Choose Kafka when: You need event replay, multiple consumers reading the same data, high throughput, or stream processing.

Choose a traditional queue when: You need simple task distribution, message-level routing, priority queues, or delayed messages. RabbitMQ excels at complex routing with exchanges and bindings. SQS excels at zero-ops simplicity in AWS.

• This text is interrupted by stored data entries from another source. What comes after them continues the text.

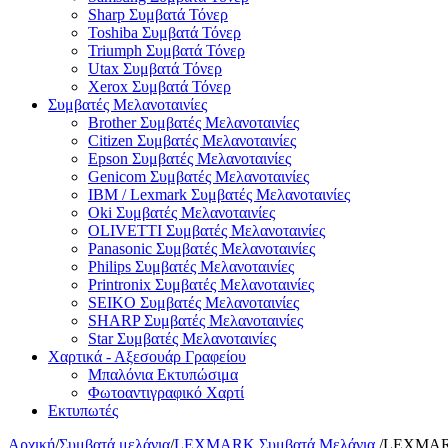
Sharp Συμβατά Τόνερ
Toshiba Συμβατά Τόνερ
Triumph Συμβατά Τόνερ
Utax Συμβατά Τόνερ
Xerox Συμβατά Τόνερ
Συμβατές Μελανοταινίες
Brother Συμβατές Μελανοταινίες
Citizen Συμβατές Μελανοταινίες
Epson Συμβατές Μελανοταινίες
Genicom Συμβατές Μελανοταινίες
IBM / Lexmark Συμβατές Μελανοταινίες
Oki Συμβατές Μελανοταινίες
OLIVETTI Συμβατές Μελανοταινίες
Panasonic Συμβατές Μελανοταινίες
Philips Συμβατές Μελανοταινίες
Printronix Συμβατές Μελανοταινίες
SEIKO Συμβατές Μελανοταινίες
SHARP Συμβατές Μελανοταινίες
Star Συμβατές Μελανοταινίες
Χαρτικά - Αξεσουάρ Γραφείου
Μπαλόνια Εκτυπώσιμα
Φωτοαντιγραφικό Χαρτί
Εκτυπωτές
Αρχική
/
Συμβατά μελάνια
/
LEXMARK Συμβατά Μελάνια
/
LEXMARK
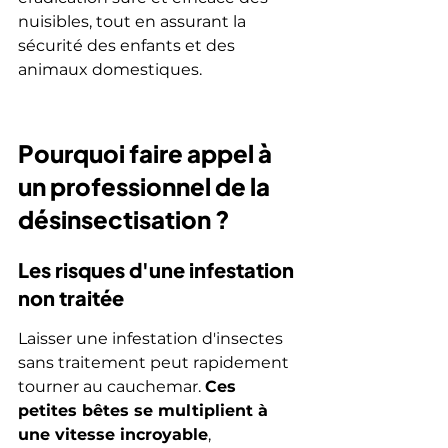
nuisibles, tout en assurant la 
sécurité des enfants et des 
animaux domestiques.
Pourquoi faire appel à 
un professionnel de la 
désinsectisation ?
Les risques d'une infestation 
non traitée
Laisser une infestation d'insectes 
sans traitement peut rapidement 
tourner au cauchemar. 
Ces 
petites bêtes se multiplient à 
une vitesse incroyable
, 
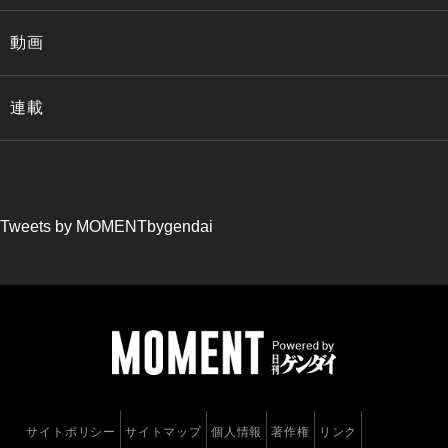
動画
連載
Tweets by MOMENTbygendai
サイトポリシー
サイトマップ
個人情報
著作権
リンク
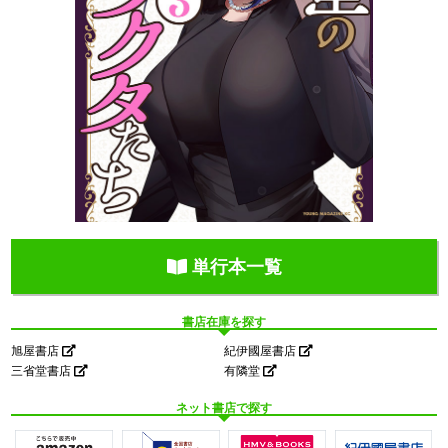
単行本一覧
書店在庫を探す
旭屋書店
紀伊國屋書店
三省堂書店
有隣堂
ネット書店で探す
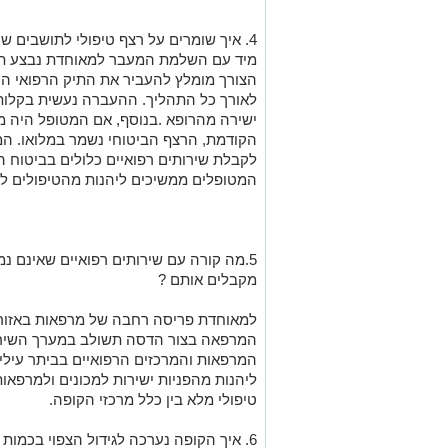
4.
איך שומרים על רצף טיפולי לתושבים ש
מיד עם השלמת המעבר למאוחדת נבצע תיא
הצורך מומלץ להעביר את התיק הרפואי הקי
לאורך כל התהליך. ההעברה נעשית בקלו
ישירה מהרופא
.
בנוסף, אם המטופל היה מ
הקודמת, הרצף
הביטוחי
נשמר במלואו. ה
לקבלת שירותים רפואיים כלולים בביטוח
המ
המטופלים ממשיכים ליהנות מהטיפולים ל
5
.מה קורה עם שירותים רפואיים שאינם נמ
מקבלים אותם ?
למאוחדת פריסה רחבה של מרפאות באזור 
המרפאה בצור הדסה תשולב במערך השיר
המרפאות והמרכזים הרפואיים בביתר עילית
ליהנות מהפניות ישירות למכונים ולמרפאות
טיפולי מלא בין כלל מרכזי הקופה.
6
. איך הקופה
נערכה ל
גידול הצפוי בכמות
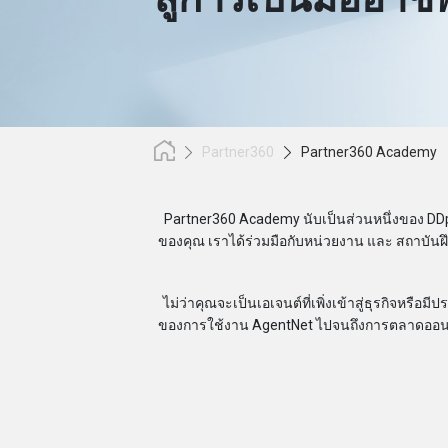
Partner360
Partner360 Academy
Partner360 Academy นับเป็นส่วนหนึ่งของ DDp
ของคุณ เราได้ร่วมมือกับหน่วยงาน และ สถาบันฝึ
ไม่ว่าคุณจะเป็นเอเจนต์ที่เพิ่งเข้าสู่ธุรกิจหร
ของการใช้งาน AgentNet ไปจนถึงการตลาดออนไลน์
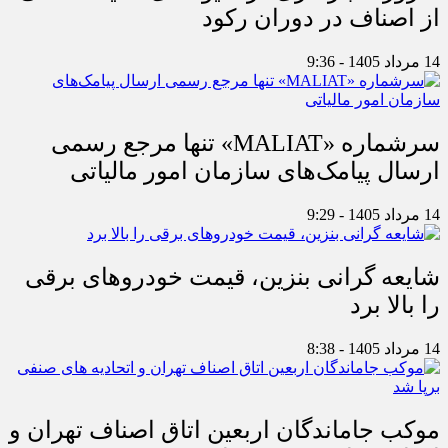
از اصناف در دوران رکود
14 مرداد 1405 - 9:36
سرشماره «MALIAT» تنها مرجع رسمی
ارسال پیامک‌های سازمان امور مالیاتی
14 مرداد 1405 - 9:29
شایعه گرانی بنزین، قیمت خودروهای برقی
را بالا برد
14 مرداد 1405 - 8:38
موکب جاماندگان اربعین اتاق اصناف تهران و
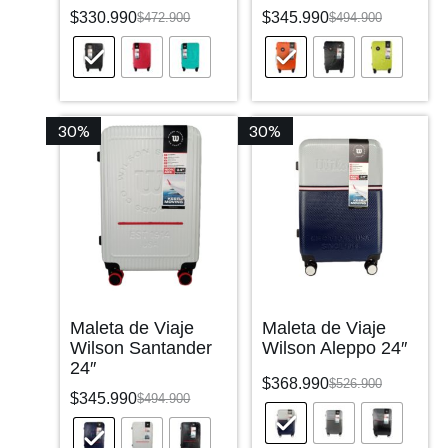
$
330.990
$
345.990
$
472.900
$
494.900
30%
30%
Maleta de Viaje
Maleta de Viaje
Wilson Santander
Wilson Aleppo 24″
24″
$
368.990
$
526.900
$
345.990
$
494.900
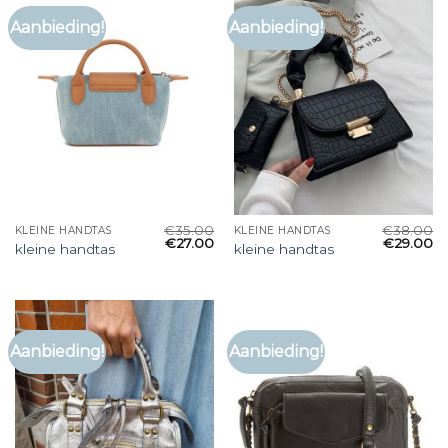
Aanbieding!
Aanbieding!
€
35.00
€
38.00
KLEINE HANDTAS
KLEINE HANDTAS
€
27.00
€
29.00
kleine handtas
kleine handtas
Aanbieding!
Aanbieding!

Kafka in Real-World Systems

LinkedIn

Kafka was born at LinkedIn. It handles over 7 trillion messages per day, powering activity feeds, metrics collection, and data pipeline synchronization across hundreds of microservices.

Uber

Uber uses Kafka to process real-time ride events, driver location updates, and pricing calculations. The event stream feeds into Apache Flink for real-time surge pricing computations.

Netflix

Netflix uses Kafka as the central nervous system for its data pipeline. Every user interaction (play, pause, search, browse) is published as an event. These events feed real-time dashboards, A/B test analysis, and the recommendation engine.

Capacity Planning

A useful back-of-the-envelope calculation for interviews:

1
2
3
4
5
6
7
8
9
10
11
12
Given:
  - 100,000 messages/sec
  - Average message size: 1 KB
  - Retention: 7 days
  - Replication factor: 3

Throughput: 100,000 × 1 KB = 100 MB/sec
Daily volume: 100 MB/sec × 86,400 sec = 8.64 TB/day
7-day retention: 8.64 × 7 = 60.5 TB
With replication: 60.5 × 3 = 181.5 TB total storage

If each broker has 10 TB of disk: ~19 brokers minimum

Common Pitfalls

  • Too few partitions: Partition count is the upper bound on consumer parallelism. You cannot have more active consumers than partitions.
  • Too many partitions: Each partition has overhead (file handles, memory, leader election time). Thousands of partitions per broker can degrade performance.
  • Large messages: Kafka is optimized for small messages (< 1 MB). For large payloads, store the data in object storage (S3) and publish a reference in Kafka.
  • Consumer lag: If consumers fall behind, they may read from disk instead of the OS page cache, dramatically reducing throughput. Monitor consumer lag and scale consumers accordingly.

Interview Tips

  • Draw the architecture. Sketch brokers, partitions, producer, consumer groups, and replication. This shows you understand how the pieces fit together.
  • Explain partition key choice. The partition key determines ordering and data locality. A poor key choice (e.g., a timestamp) leads to hot partitions. A good key choice (e.g., user ID) distributes load evenly while preserving per-user ordering.
  • Discuss exactly-once carefully. True exactly-once is only achievable within the Kafka ecosystem (consume-transform-produce). End-to-end exactly-once (including external systems) requires idempotent consumers.
  • Know the alternatives. Mention AWS Kinesis (managed, simpler, lower throughput), Apache Pulsar (multi-tenancy, tiered storage), and Google Pub/Sub (fully managed, global) as alternatives to Kafka.
  • Mention Kafka Streams and ksqlDB. For stream processing use cases, Kafka Streams is a lightweight library that runs inside your application. ksqlDB provides SQL-like syntax over streams. These are alternatives to heavier frameworks like Apache Flink or Spark Streaming.